Work order: Skip the images; return every entry exactly.

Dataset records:
########################################

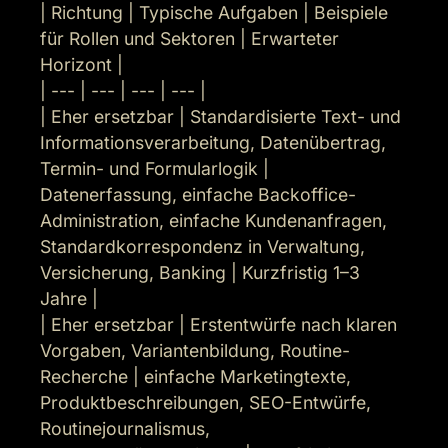
| Richtung | Typische Aufgaben | Beispiele 
für Rollen und Sektoren | Erwarteter 
Horizont |

| --- | --- | --- | --- |

| Eher ersetzbar | Standardisierte Text- und 
Informationsverarbeitung, Datenübertrag, 
Termin- und Formularlogik | 
Datenerfassung, einfache Backoffice-
Administration, einfache Kundenanfragen, 
Standardkorrespondenz in Verwaltung, 
Versicherung, Banking | Kurzfristig 1–3 
Jahre |

| Eher ersetzbar | Erstentwürfe nach klaren 
Vorgaben, Variantenbildung, Routine-
Recherche | einfache Marketingtexte, 
Produktbeschreibungen, SEO-Entwürfe, 
Routinejournalismus,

########################################

Completed exercise:
| Richtung | Typische Aufgaben | Beispiele 
für Rollen und Sektoren | Erwarteter 
Horizont |

| --- | --- | --- | --- |

| Eher ersetzbar | Standardisierte Text- und 
Informationsverarbeitung, Datenübertrag, 
Termin- und Formularlogik | 
Datenerfassung, einfache Backoffice-
Administration, einfache Kundenanfragen, 
Standardkorrespondenz in Verwaltung, 
Versicherung, Banking | Kurzfristig 1–3 
Jahre |

| Eher ersetzbar | Erstentwürfe nach klaren 
Vorgaben, Variantenbildung, Routine-
Recherche | einfache Marketingtexte, 
Produktbeschreibungen, SEO-Entwürfe, 
Routinejournalismus,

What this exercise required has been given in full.